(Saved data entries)
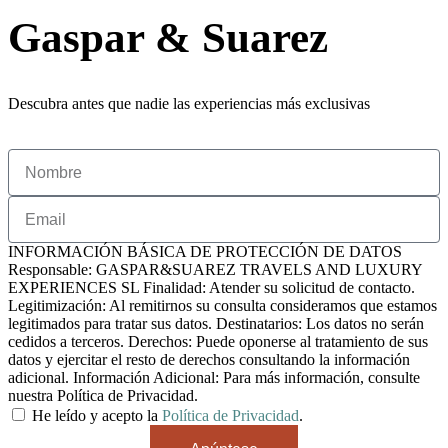
Gaspar & Suarez
Descubra antes que nadie las experiencias más exclusivas
INFORMACIÓN BÁSICA DE PROTECCIÓN DE DATOS
Responsable: GASPAR&SUAREZ TRAVELS AND LUXURY
EXPERIENCES SL Finalidad: Atender su solicitud de contacto.
Legitimización: Al remitirnos su consulta consideramos que estamos
legitimados para tratar sus datos. Destinatarios: Los datos no serán
cedidos a terceros. Derechos: Puede oponerse al tratamiento de sus
datos y ejercitar el resto de derechos consultando la información
adicional. Información Adicional: Para más información, consulte
nuestra Política de Privacidad.
He leído y acepto la
Política de Privacidad
.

> [Action item]
Please give a word-for-word repetition of the lines from the one containing "Legitimización: Al remitirnos" through the last line of the data above, including both, and nothing besides.

> [Problem solution]
Legitimización: Al remitirnos su consulta consideramos que estamos
legitimados para tratar sus datos. Destinatarios: Los datos no serán
cedidos a terceros. Derechos: Puede oponerse al tratamiento de sus
datos y ejercitar el resto de derechos consultando la información
adicional. Información Adicional: Para más información, consulte
nuestra Política de Privacidad.
He leído y acepto la
Política de Privacidad
.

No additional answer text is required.